Materials provided>
——

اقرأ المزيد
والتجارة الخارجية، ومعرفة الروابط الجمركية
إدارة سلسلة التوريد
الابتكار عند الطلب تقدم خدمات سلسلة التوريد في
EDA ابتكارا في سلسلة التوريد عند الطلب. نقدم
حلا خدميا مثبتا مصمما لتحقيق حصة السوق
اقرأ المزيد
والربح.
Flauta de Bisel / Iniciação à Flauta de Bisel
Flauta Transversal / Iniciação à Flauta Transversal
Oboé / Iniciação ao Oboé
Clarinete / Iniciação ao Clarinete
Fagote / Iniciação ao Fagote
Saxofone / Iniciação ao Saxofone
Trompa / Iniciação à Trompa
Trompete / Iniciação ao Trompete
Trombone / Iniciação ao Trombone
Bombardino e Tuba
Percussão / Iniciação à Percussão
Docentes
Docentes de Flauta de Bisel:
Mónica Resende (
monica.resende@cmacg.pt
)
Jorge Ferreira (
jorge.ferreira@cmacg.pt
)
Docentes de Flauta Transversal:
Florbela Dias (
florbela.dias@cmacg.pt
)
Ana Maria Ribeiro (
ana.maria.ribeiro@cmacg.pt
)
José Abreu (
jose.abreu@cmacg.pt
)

——

Exercise goal>
No line before the one containing "Trombone / Iniciação ao Trombone" belongs in the answer; give again exactly that line and all lines after it through the end of the data.

Task output>
Trombone / Iniciação ao Trombone
Bombardino e Tuba
Percussão / Iniciação à Percussão
Docentes
Docentes de Flauta de Bisel:
Mónica Resende (
monica.resende@cmacg.pt
)
Jorge Ferreira (
jorge.ferreira@cmacg.pt
)
Docentes de Flauta Transversal:
Florbela Dias (
florbela.dias@cmacg.pt
)
Ana Maria Ribeiro (
ana.maria.ribeiro@cmacg.pt
)
José Abreu (
jose.abreu@cmacg.pt
)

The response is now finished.